[RECORDS SUPPLIED]:
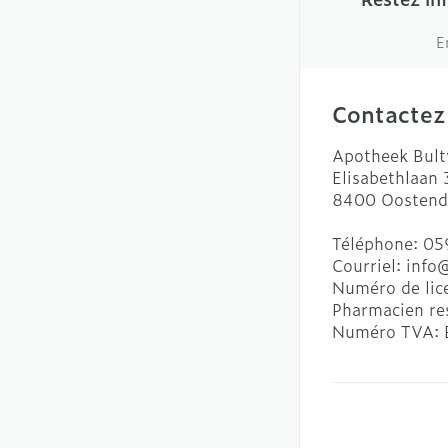
E
Contactez
Apotheek Bult
Elisabethlaan
8400
Oostend
Téléphone:
05
Courriel:
info
Numéro de lic
Pharmacien re
Numéro TVA:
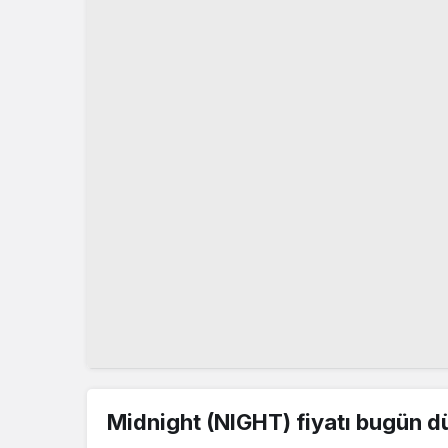
Midnight (NIGHT) fiyatı bugün d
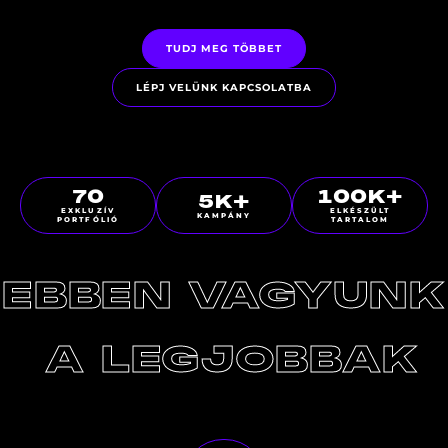
TUDJ MEG TÖBBET
LÉPJ VELÜNK KAPCSOLATBA
70
100
K+
5
K+
EXKLUZÍV
ELKÉSZÜLT
KAMPÁNY
PORTFÓLIÓ
TARTALOM
EBBEN
VAGYUNK
A
LEGJOBBAK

[WHAT IS BEING ASKED]: Copy the entire listing exactly but skip the pictures.

[FINISHED TASK]:
E
Contactez
Apotheek Bult
Elisabethlaan
8400
Oostend
Téléphone:
05
Courriel:
info
Numéro de lic
Pharmacien re
Numéro TVA:
Midnight (NIGHT) fiyatı bugün d
TUDJ MEG TÖBBET
LÉPJ VELÜNK KAPCSOLATBA
70
100
K+
5
K+
EXKLUZÍV
ELKÉSZÜLT
KAMPÁNY
PORTFÓLIÓ
TARTALOM
EBBEN
VAGYUNK
A
LEGJOBBAK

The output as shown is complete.